Father, help us fix our eyes on you. Show us that everything is Yours and that only a relationship with You will bring back returns much more greater than any stock, gift, game, or relationship here on earth. I love you Lord for who you are. Amen.

Tuesday, January 13, 2009

Journaling Jeremiah: Chapter 1

17 "Get yourself ready! Stand up and say to them whatever I command you. Do not be terrified by them, or I will terrify you before them. 18 Today I have made you a fortified city, an iron pillar and a bronze wall to stand against the whole land--against the kings of Judah, its officials, its priests and the people of the land. 19 They will fight against you but will not overcome you, for I am with you and will rescue you," declares the LORD

I'm not much of a journaler when it comes to my study of the Bible. Usually when I read and start processing, all the information cannot be transcribed to paper as well as it is in my head. I'm a strong thinker, but can never clearly get it out on paper or even in my own words. So what a better way than to try and blog my thoughts on the book of Jeremiah. It's a great way for me to keep up with my daily study, and also get some input and feedback from my personal study and reflection. So if you get confused on any posts entitled "Journaling Jeremiah", please bear with me and write plenty of comments! it'll be a journey for you and me both!

Now I have only gotten excerpts of Jeremiah before, but it hasn't been a book I've read/studied, so I decided to read the introduction in my Study Bible. What an introduction to such an interesting character and someone I have overlooked for years.

First read Jeremiah Chapter 1. Go ahead, I can wait... It's not too long.

I love Verse 5, where my Lord says, "Before I formed you in the womb I knew you." How infinitely GREAT is it that our Lord knew who we were before we were formed in our mommies' stomachs? Knowing He took the time to form and develop each and every one of us to be unique from each other, yet in His image.

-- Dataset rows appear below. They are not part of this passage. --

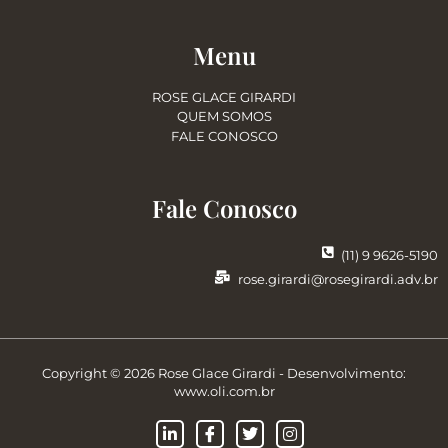
Menu
ROSE GLACE GIRARDI
QUEM SOMOS
FALE CONOSCO
Fale Conosco
(11) 9 9626-5190
rose.girardi@rosegirardi.adv.br
Copyright © 2026 Rose Glace Girardi - Desenvolvimento:
www.oli.com.br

As the Lord tells Jeremiah that he will become a prophet to the nations, Jeremiah fearfully states, "6 I do not know how to speak; I am only a child." After reading this, I automatically think of all the excuses I give to the Lord for everything. Just like how adults today give the excuse of "They're just teenagers...", this is Jeremiah stating to the Lord "But I'm just a teenager, what am I suppose to do?"

Jeremiah shows the same timidity (is that a word?) I had/have when approached with conflict in life. That without the Lord, I felt weak and fearful that I would fail, let down others, or even worse, let down my Lord. Jeremiah felt doubt when asked to say whatever the Lord commanded him to, to whomever the Lord sent him to. He felt young and inexperienced, just like how I felt in the first few years after accepting Christ and beginning work in ministry. Even today I sometimes feel hesitant to speak about my Lord in front of teens and young adults. But it was the Lords touch and the filling of Jeremiah's mouth with His words that gave Jeremiah his confidence. It was knowing the Lord would stand with Jeremiah, filling Jeremiah with His words and spirit, when approached by a strong opposition, that allowed Jeremiah to gain that Christ-confidence we speak of in Youth Group.

When I became a Christian, I made a life-long pact to my Lord that I would become His shining light on this dark world. That I would become His voice to those that choose not to hear Him. I must trust His word, what He tells me, and that every situation that He presents me with, I need to say whatever it is the Lord commands me to say. This first Chapter is just reassuring that my true strength lies within Christ, and that I cannot do anything alone.

When I read Verse 18 the first time, I thought of a literal city, iron pillar and bronze wall. But then reading over again, I realize He was talking about me, my body and spirit. As long as I remain in Christ, and He remains in me, WE are an immovable object, that can withstand any force or opposition.

Nothing can overcome me because my Lord is with me and will rescue me.

Father,
Build me up as strong as a fortified city, an iron pillar, a bronze wall. I realize I cannot stand alone when approached with life's opposition. I am no longer timid or weak or just a child with Your words in my mouth. I am strong as iron. I am Christ-Confident. Amen.